Le point de terminaison API DetectLabels nous indique toutes les autres étiquettes que l’algorithme pense pouvoir appliquer à chaque image. Ici, nous avons utilisé l’application word cloud pour afficher nos étiquettes dans différentes tailles et couleurs en fonction de notre degré de confiance dans l’étiquette, et nous pouvons les afficher dans notre tableau de bord, à côté de l’image elle-même :

Rendu des visages

L’API DetectFaces a détecté des visages dans nos images de test, en a estimé l’âge et essayé de nous dire quelles émotions sont visibles sur chacun d’eux. Alors, que pense vraiment Shelly ?

Détection d’humeur de Shelly Kornbloom

Je pense que notre image de Shelly ici est la clé pour identifier ses motivations. Sous la projection sans faille d’une confiance lumineuse et déterminée se cache une bonne dose de confusion. Ça me semble parfaitement juste !

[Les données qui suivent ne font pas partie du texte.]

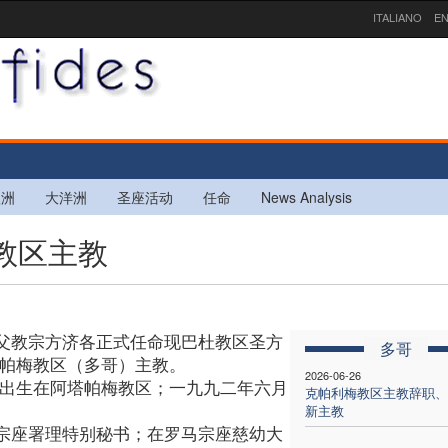
ITALIANO
EN
欧洲
大洋洲
圣座活动
任命
News Analysis
梅教区主教
父教宗方济各正式任命现巴杜教区圣方
多哥
塔帕梅教区（多哥）主教。
2026-06-26
席出生在阿塔帕梅教区；一九九二年六月
克帕利梅教区主教辞职、
新主教
宗座署理特别秘书；在罗马宗座慈幼大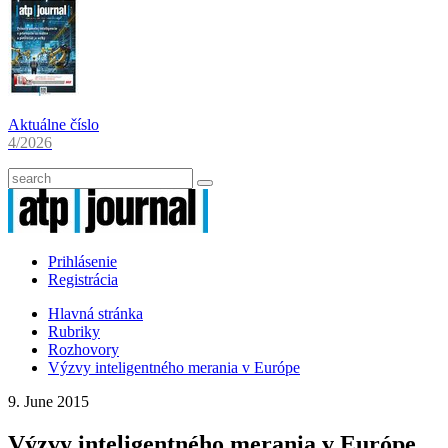
Aktuálne číslo
4/2026
Prihlásenie
Registrácia
Hlavná stránka
Rubriky
Rozhovory
Výzvy inteligentného merania v Európe
9. June 2015
Výzvy inteligentného merania v Európe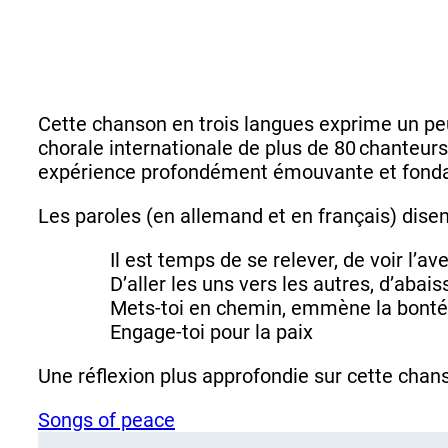
Cette chanson en trois langues exprime un pe
chorale internationale de plus de 80 chanteur
expérience profondément émouvante et fonda
Les paroles (en allemand et en français) disen
Il est temps de se relever, de voir l’a
D’aller les uns vers les autres, d’abai
Mets-toi en chemin, emmène la bonté 
Engage-toi pour la paix
Une réflexion plus approfondie sur cette chans
Songs of peace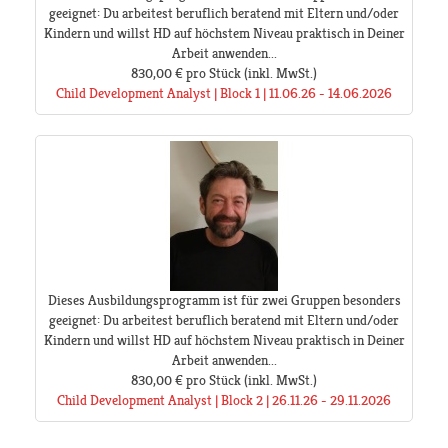
geeignet: Du arbeitest beruflich beratend mit Eltern und/oder
Kindern und willst HD auf höchstem Niveau praktisch in Deiner
Arbeit anwenden...
830,00 €
pro Stück
(inkl. MwSt.)
Child Development Analyst | Block 1 | 11.06.26 - 14.06.2026
Dieses Ausbildungsprogramm ist für zwei Gruppen besonders
geeignet: Du arbeitest beruflich beratend mit Eltern und/oder
Kindern und willst HD auf höchstem Niveau praktisch in Deiner
Arbeit anwenden...
830,00 €
pro Stück
(inkl. MwSt.)
Child Development Analyst | Block 2 | 26.11.26 - 29.11.2026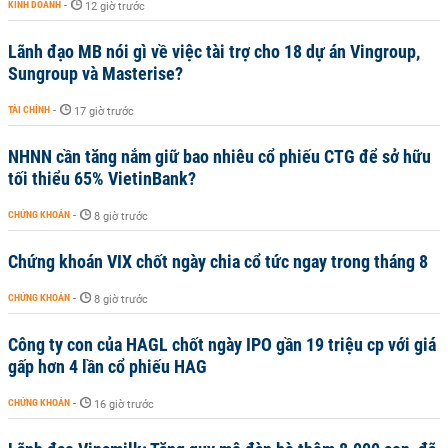
KINH DOANH
-
12 giờ trước
Lãnh đạo MB nói gì về việc tài trợ cho 18 dự án Vingroup,
Sungroup và Masterise?
TÀI CHÍNH
-
17 giờ trước
NHNN cần tăng nắm giữ bao nhiêu cổ phiếu CTG để sở hữu
tối thiểu 65% VietinBank?
CHỨNG KHOÁN
-
8 giờ trước
Chứng khoán VIX chốt ngày chia cổ tức ngay trong tháng 8
CHỨNG KHOÁN
-
8 giờ trước
Công ty con của HAGL chốt ngày IPO gần 19 triệu cp với giá
gấp hơn 4 lần cổ phiếu HAG
CHỨNG KHOÁN
-
16 giờ trước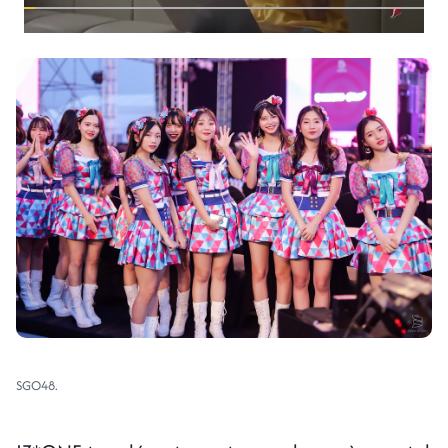
SGO48.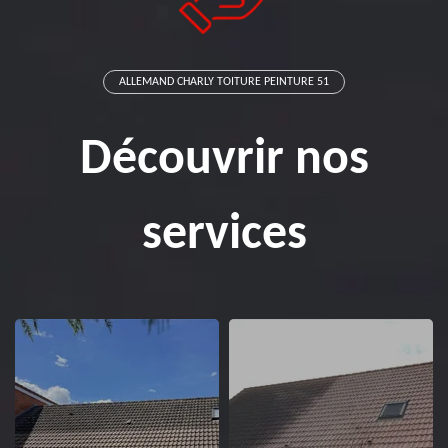
ALLEMAND CHARLY TOITURE PEINTURE 51
Découvrir nos
services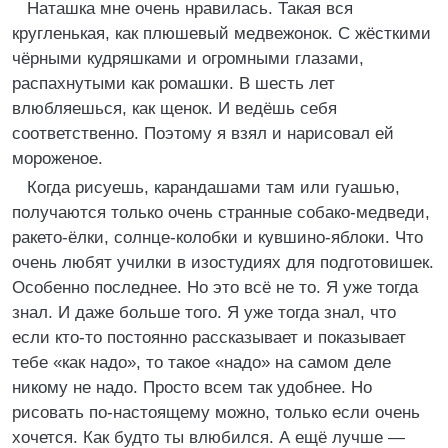
Наташка мне очень нравилась. Такая вся
кругленькая, как плюшевый медвежонок. С жёсткими
чёрными кудряшками и огромными глазами,
распахнутыми как ромашки. В шесть лет
влюбляешься, как щенок. И ведёшь себя
соответственно. Поэтому я взял и нарисовал ей
мороженое.
Когда рисуешь, карандашами там или гуашью,
получаются только очень странные собако-медведи,
ракето-ёлки, солнце-колобки и кувшино-яблоки. Что
очень любят училки в изостудиях для подготовишек.
Особенно последнее. Но это всё не то. Я уже тогда
знал. И даже больше того. Я уже тогда знал, что
если кто-то постоянно рассказывает и показывает
тебе «как надо», то такое «надо» на самом деле
никому не надо. Просто всем так удобнее. Но
рисовать по-настоящему можно, только если очень
хочется. Как будто ты влюбился. А ещё лучше —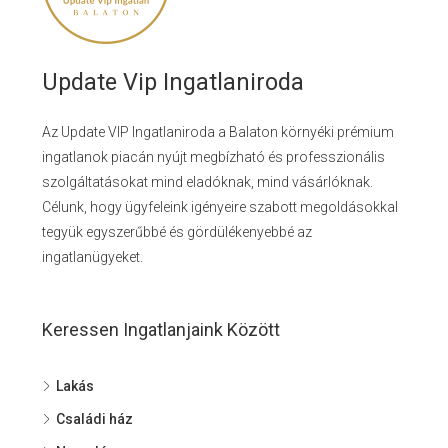
Update Vip Ingatlaniroda
Az Update VIP Ingatlaniroda a Balaton környéki prémium
ingatlanok piacán nyújt megbízható és professzionális
szolgáltatásokat mind eladóknak, mind vásárlóknak.
Célunk, hogy ügyfeleink igényeire szabott megoldásokkal
tegyük egyszerűbbé és gördülékenyebbé az
ingatlanügyeket.
Keressen Ingatlanjaink Között
Lakás
Családi ház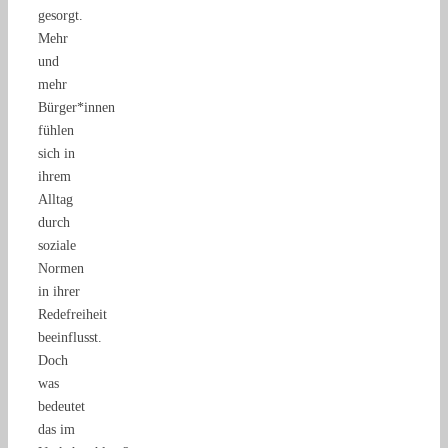
gesorgt.
Mehr
und
mehr
Bürger*innen
fühlen
sich in
ihrem
Alltag
durch
soziale
Normen
in ihrer
Redefreiheit
beeinflusst.
Doch
was
bedeutet
das im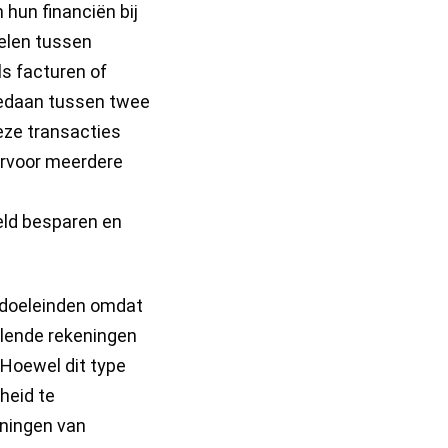
 hun financiën bij
elen tussen
ls facturen of
gedaan tussen twee
deze transacties
aarvoor meerdere
eld besparen en
 doeleinden omdat
illende rekeningen
 Hoewel dit type
gheid te
eningen van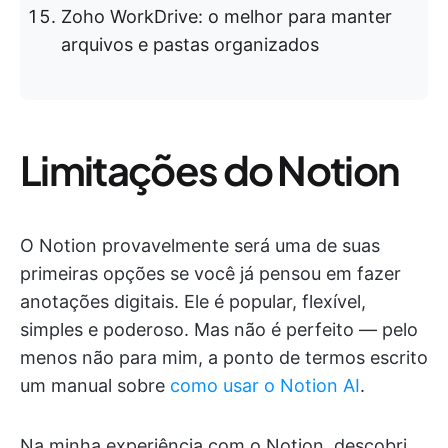
Zoho WorkDrive: o melhor para manter
arquivos e pastas organizados
Limitações do Notion
O Notion provavelmente será uma de suas
primeiras opções se você já pensou em fazer
anotações digitais. Ele é popular, flexível,
simples e poderoso. Mas não é perfeito — pelo
menos não para mim, a ponto de termos escrito
um manual sobre
como usar o Notion AI
.
Na minha experiência com o Notion, descobri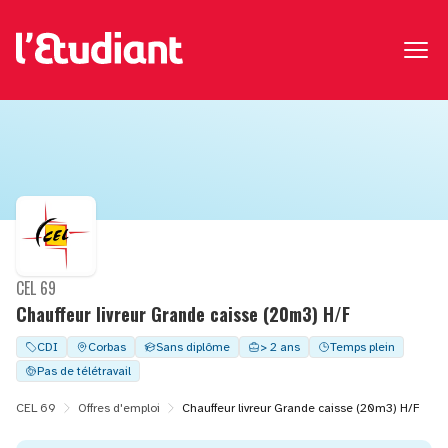
CEL 69
Chauffeur livreur Grande caisse (20m3) H/F
CDI
Corbas
Sans diplôme
> 2 ans
Temps plein
Pas de télétravail
CEL 69
Offres d'emploi
Chauffeur livreur Grande caisse (20m3) H/F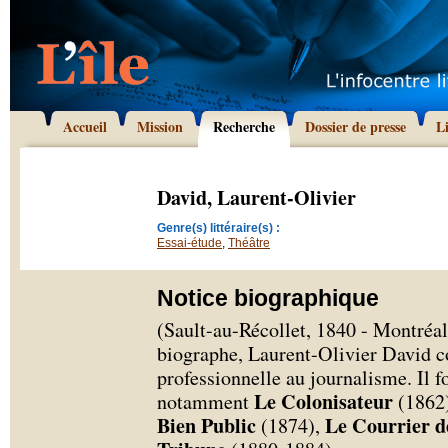
Accueil
Mission
Recherche
Dossier de presse
L
David, Laurent-Olivier
Genre(s) littéraire(s) :
Essai-étude
,
Théâtre
Notice biographique
(Sault-au-Récollet, 1840 - Montréal,
biographe, Laurent-Olivier David co
professionnelle au journalisme. Il
Le Colonisateur
notamment
(1862
Bien Public
Le Courrier 
(1874),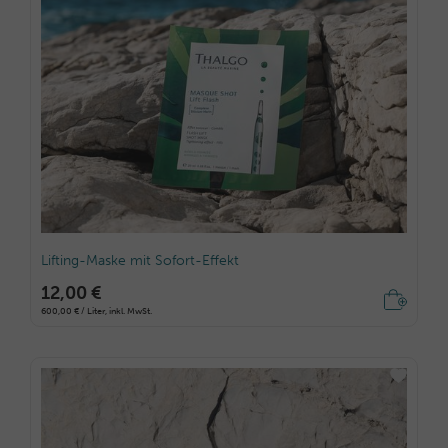
Lifting-Maske mit Sofort-Effekt
12,00 €
600,00 € / Liter, inkl. MwSt.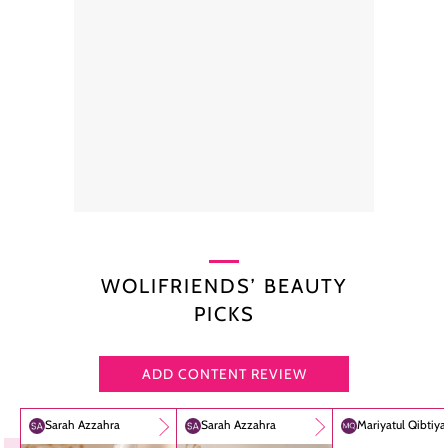
WOLIFRIENDS’ BEAUTY
PICKS
ADD CONTENT REVIEW
Sarah Azzahra
Sarah Azzahra
Mariyatul Qibtiy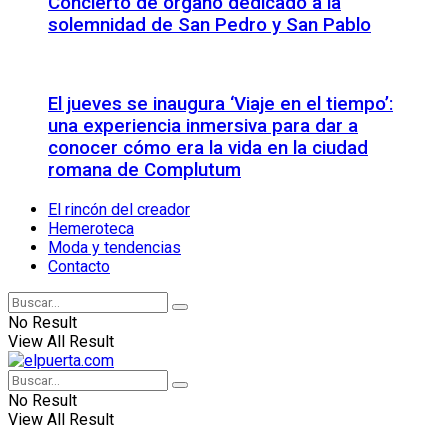
Concierto de órgano dedicado a la
solemnidad de San Pedro y San Pablo
El jueves se inaugura ‘Viaje en el tiempo’:
una experiencia inmersiva para dar a
conocer cómo era la vida en la ciudad
romana de Complutum
El rincón del creador
Hemeroteca
Moda y tendencias
Contacto
No Result
View All Result
No Result
View All Result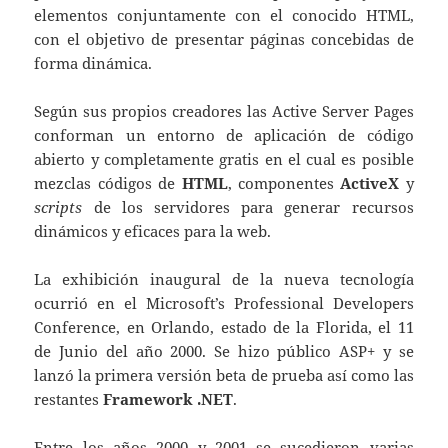
elementos conjuntamente con el conocido HTML,
con el objetivo de presentar páginas concebidas de
forma dinámica.
Según sus propios creadores las Active Server Pages
conforman un entorno de aplicación de código
abierto y completamente gratis en el cual es posible
mezclas códigos de
HTML
, componentes
ActiveX
y
scripts
de los servidores para generar recursos
dinámicos y eficaces para la web.
La exhibición inaugural de la nueva tecnología
ocurrió en el Microsoft’s Professional Developers
Conference, en Orlando, estado de la Florida, el 11
de Junio del año 2000. Se hizo público ASP+ y se
lanzó la primera versión beta de prueba así como las
restantes
Framework .NET
.
Entre los años 2000 y 2001 se sucedieron varias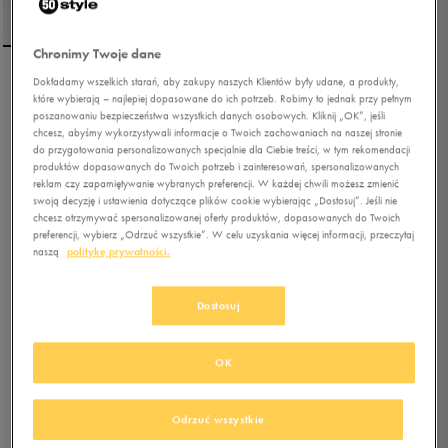
Chronimy Twoje dane
Dokładamy wszelkich starań, aby zakupy naszych Klientów były udane, a produkty,
ADIDAS SPODNIE M
które wybierają – najlepiej dopasowane do ich potrzeb. Robimy to jednak przy pełnym
FELCZY C PANT
poszanowaniu bezpieczeństwa wszystkich danych osobowych. Kliknij „OK”, jeśli
chcesz, abyśmy wykorzystywali informacje o Twoich zachowaniach na naszej stronie
do przygotowania personalizowanych specjalnie dla Ciebie treści, w tym rekomendacji
4.9
(
57
)
produktów dopasowanych do Twoich potrzeb i zainteresowań, spersonalizowanych
119,99
zł
z Vat
reklam czy zapamiętywanie wybranych preferencji. W każdej chwili możesz zmienić
swoją decyzję i ustawienia dotyczące plików cookie wybierając „Dostosuj”. Jeśli nie
127,99
zł
-6%
(najniższa cena z 30 dni przed obniżką)
chcesz otrzymywać spersonalizowanej oferty produktów, dopasowanych do Twoich
249,99
zł
-52%
(cena początkowa)
preferencji, wybierz „Odrzuć wszystkie”. W celu uzyskania więcej informacji, przeczytaj
naszą
politykę prywatności.
+ 600 PKT W
KLUBIE 50 STYLE
Dostosuj
Kolor:
czarny
OK
Odrzuć wszystkie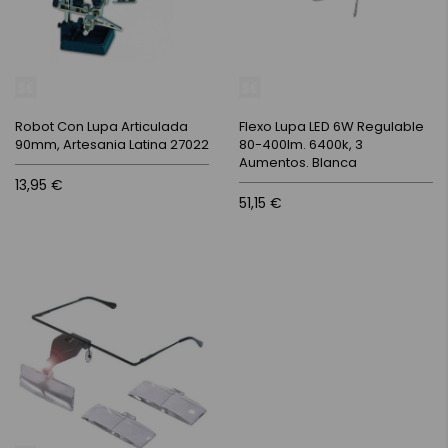
Robot Con Lupa Articulada
Flexo Lupa LED 6W Regulable
90mm, Artesania Latina 27022
80-400lm. 6400k, 3
Aumentos. Blanca
13,95 €
51,15 €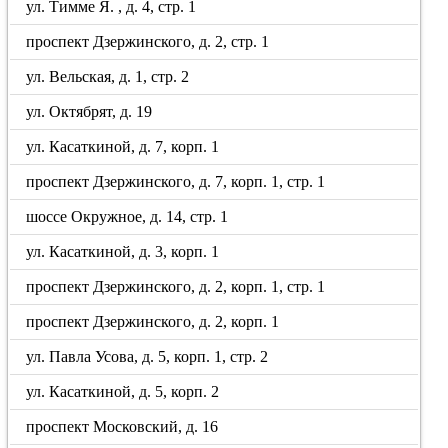
ул. Тимме Я. , д. 4, стр. 1
проспект Дзержинского, д. 2, стр. 1
ул. Вельская, д. 1, стр. 2
ул. Октябрят, д. 19
ул. Касаткиной, д. 7, корп. 1
проспект Дзержинского, д. 7, корп. 1, стр. 1
шоссе Окружное, д. 14, стр. 1
ул. Касаткиной, д. 3, корп. 1
проспект Дзержинского, д. 2, корп. 1, стр. 1
проспект Дзержинского, д. 2, корп. 1
ул. Павла Усова, д. 5, корп. 1, стр. 2
ул. Касаткиной, д. 5, корп. 2
проспект Московский, д. 16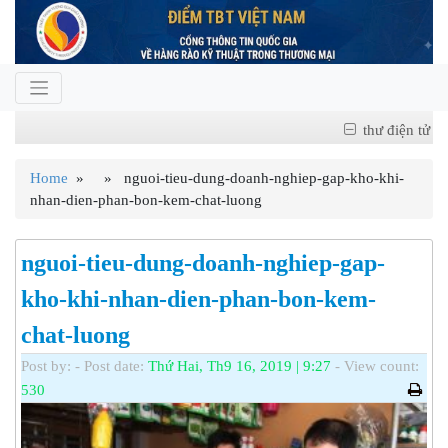
thư điện tử
Home
» » nguoi-tieu-dung-doanh-nghiep-gap-kho-khi-
nhan-dien-phan-bon-kem-chat-luong
nguoi-tieu-dung-doanh-nghiep-gap-
kho-khi-nhan-dien-phan-bon-kem-
chat-luong
Post by:
- Post date:
Thứ Hai, Th9 16, 2019 | 9:27
- View count:
530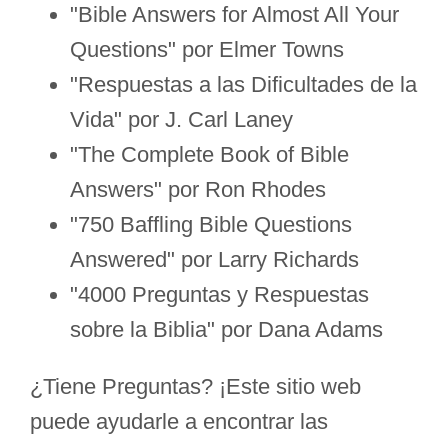
"Bible Answers for Almost All Your
Questions" por Elmer Towns
"Respuestas a las Dificultades de la
Vida" por J. Carl Laney
"The Complete Book of Bible
Answers" por Ron Rhodes
"750 Baffling Bible Questions
Answered" por Larry Richards
"4000 Preguntas y Respuestas
sobre la Biblia" por Dana Adams
¿Tiene Preguntas? ¡Este sitio web
puede ayudarle a encontrar las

Et avec cela, nous pouvons désormais importer des images dans un bucket S3, puis interroger et référencer leurs métadonnées dans Splunk. Dans certains projets auxquels j’ai participé, nous sommes allés un peu plus loin en apportant quelques modifications supplémentaires :

  • Nous avons réorganisé les objets JSON envoyés depuis notre fonction lambda dans Splunk pour les rendre un peu plus faciles à utiliser à l’aide des fonctions d’agrégation de Splunk telles que « | stats ».
  • Nous avons utilisé une bibliothèque Python « PIL » pour dessiner des annotations (comme les cases que vous voyez dans les images ci-dessus), créé des versions recadrées et converti les images en texte codé en base64.
  • Envoyez des images encodées en base64 directement dans Splunk, conjointement à leurs métadonnées ! Avec un peu de JavaScript imaginatif, vous pouvez transformer ces chaînes en images dans vos tableaux de bord ! Super cool !

J’espère que cet exemple vous a donné quelques idées personnelles. Je voulais vous montrer que nous n’avons pas besoin de nous limiter aux données machine « classiques » et aux sources de données traditionnelles. Dans la plateforme Data-to-Everything de Splunk, c’est vous qui fixez les limites !

Bon Splunking, 

Josh

*Cet article est une traduction de celui initialement publié sur le blog Splunk anglais.